A church on this site has existed since at least 1086 and was recorded in the Doomsday Book. It is most likely to have been a Saxon wooden church on the same site as the present church. The first stone church on the site was built circa 1220 by the Normans, and this was replaced by a 14th-century Gothic church using the same plan as the Norman church.
This Gothic church was built between approximately 1340 and 1380 in the transitional style between the Decorated and Perpendicular Gothic styles. Parts of this building can be seen in the present, most notably in the lower parts of the transepts and nave and the lower portion of the tower. This building was extensively rebuilt and extended from circa 1437, which included adding a clerestory to the nave, three chapels added and the central tower raised to its present height of 84 feet.
In the middle of the 16th century, the south porch was built with a small room above it and the chancel was extended eastwards to its present length. By 1847, major restoration was required and was lead by the Rev. Stafford Brown. The nave roof was renewed, a new large west window created, the east wall of the chancel buttressed and the gallery removed.

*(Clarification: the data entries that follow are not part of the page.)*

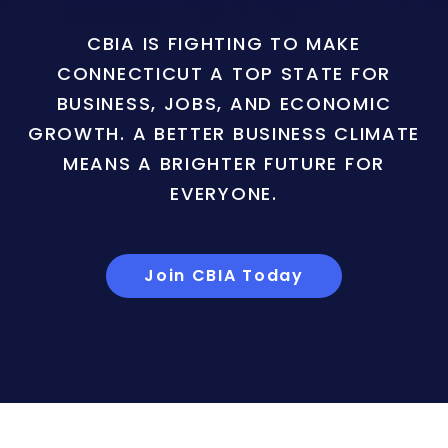
CBIA IS FIGHTING TO MAKE
CONNECTICUT A TOP STATE FOR
BUSINESS, JOBS, AND ECONOMIC
GROWTH. A BETTER BUSINESS CLIMATE
MEANS A BRIGHTER FUTURE FOR
EVERYONE.
Join CBIA Today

In 1968, it was found the stability of the entire building was at risk because an old culvert had broken, and water had saturated the clay into which the foundations of the church were built. Cracks in the stonework was appearing and the tower was leaning. 150 concrete piles were driven into the ground to a depth of up to 40 feet, and connected with new cross beams to stabilise the building.

Bells

The central tower, with its unusual rectangular shape, contains the third heaviest peal of eight bells hung for change ringing in the world, after Sherborne Abbey, Dorset and St Peter's Cathedral, Adelaide, Australia. They are popular with visiting bell-ringers.

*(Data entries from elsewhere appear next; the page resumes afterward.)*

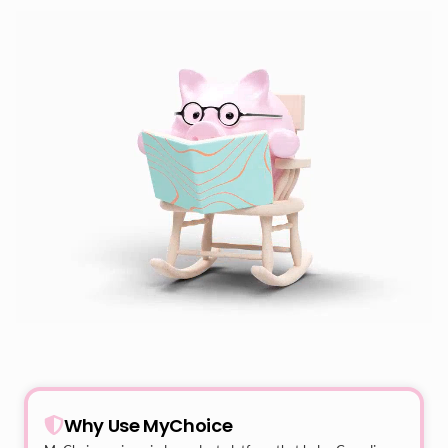
Why Use MyChoice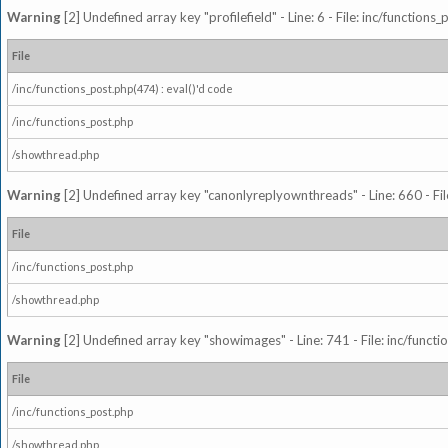
Warning
[2] Undefined array key "profilefield" - Line: 6 - File: inc/function
File
/inc/functions_post.php(474) : eval()'d code
/inc/functions_post.php
/showthread.php
Warning
[2] Undefined array key "canonlyreplyownthreads" - Line: 660 - Fil
File
/inc/functions_post.php
/showthread.php
Warning
[2] Undefined array key "showimages" - Line: 741 - File: inc/funct
File
/inc/functions_post.php
/showthread.php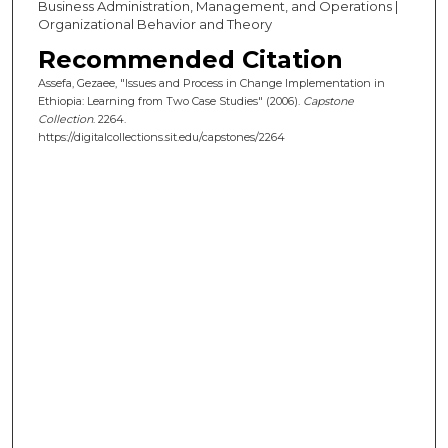
Business Administration, Management, and Operations |
Organizational Behavior and Theory
Recommended Citation
Assefa, Gezaee, "Issues and Process in Change Implementation in
Ethiopia: Learning from Two Case Studies" (2006).
Capstone
Collection
. 2264.
https://digitalcollections.sit.edu/capstones/2264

Prior to 1921, the tower contained a ring of six bells cast by six different founders between 1671 and 1738. John Taylor & Co of Loughborough, Leicestershire, were chosen to overhaul the bells in 1921 and it was proposed to augment them to eight by casting two new trebles, recasting two of the original six and retuning the other four. It was found when they had been removed to the foundry that none of the original bells could be satisfactorily retuned, so the foundry, with permission from the church authorities, recast all six bells and augmented them to eight, producing the octave the tower contains today. The tenor now weighs 35 long hundredweight and strikes the note C#. There is also an unused bell that hangs in an old wooden frame above the peal of eight, and dates from around 1600.